Dental caries (tooth decay) is a major oral health problem in most industrialized countries, affecting 60–90% of schoolchildren and the vast majority of adults. Carries can come in different colors, yellow, black or dark brown.

How Do Dental Caries Occur?

When we eat food and don’t brush our teeth, the bits and pieces from it remain in our mouth. Foods with sugar tend to make their home in the pits and fissures of our tooth surfaces. Besides that it can set in the spaces between your teeth.

The human oral cavity contains certain bacteria at all times, no matter how much we brush or clean. These bacteria start breaking down the sugars left un-brushed. If most of you don’t know, breaking down the sugars produces acid as a byproduct, and acid is corrosive. This constant acid attack strips the teeth of important minerals and breaks the teeth down. It starts with the enamel surface and further proceeds to the soft tissues and eventually to the pulp.

You Should Visit a Dentist As Soon As Possible

Stage 1 of a caries is described as a dark spot on your tooth. You might ignore it if it doesn’t hurt you much. But here’s why you should NEVER ignore it.

As the dark spot is left untreated, it grabs the opportunity to make more bacteria on your tooth. To stop it at the dark spot, all you need is a sealant application from your dentist (which seals the lesion), and you are good to go.

However if you don’t, it reaches your dentine, the layer below the enamel, where it starts to cause sensitivity near the nerves of your tooth. As dentine is softer than enamel, you should assume minerals are lost quicker. Here is where an amalgam or composite filling is done, and the lesion is gone.

If you ignore the sensitivity, your dentine will start to rot. Once that is done, the colony conveniently reaches your pulp. Pulp is what makes the tooth alive. It contains your blood vessels and nerves. Infected pulp causes unbearable pain, and that is when you have to get a root canal.

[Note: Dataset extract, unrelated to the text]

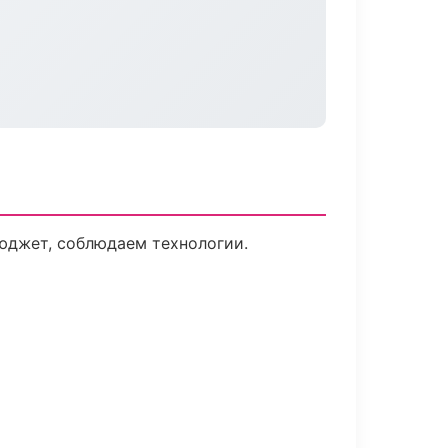
юджет, соблюдаем технологии.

Root canal is a long and painful procedure. It requires constant visits to a dentist and at times the treatment fails which makes matters worse. In-case your treatment fails or you don’t get a root canal on time, the last step will always be extraction, and extraction is one of the worst things you can do to your mouth, teeth and facial bones.

Why Should You Avoid Extraction?

Pain and swelling are some of the shallowest and temporary reasons to avoid tooth extraction. The problems that occur much later are fearful and dangerous.

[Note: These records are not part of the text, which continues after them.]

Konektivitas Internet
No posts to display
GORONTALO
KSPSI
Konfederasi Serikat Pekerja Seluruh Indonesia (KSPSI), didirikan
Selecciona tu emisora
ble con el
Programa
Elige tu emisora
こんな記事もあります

Believe it or not, in the beginning and at the end — it’s not so much about teeth as it is about bone, which needs stimulation to maintain its form and density. When a tooth is lost, the lack of stimulation causes loss of alveolar bone (bone that surrounds the tooth).

It doesn’t end at the alveolar bone. The lower jaw bone that lies beneath the alveolar bone also begins to melt away. This causes a decrease in the distance between nose and chin and gives your face a compressed look. ‘Looks’ are the least important worry here. The thinner the bone gets, the more prone it is to fractures.

The teeth that face the lost tooth also change their position. As the lost tooth leaves an open area, the teeth facing the open area find empty spaces opposite to themselves. This causes them to grow outward and changes the overall alignment.

These factors are often ignored by people and they end up in a big physical and psychological hassle. It is not only painful, but also expensive and effects the confidence. So take care of your teeth and visit the dentist regularly!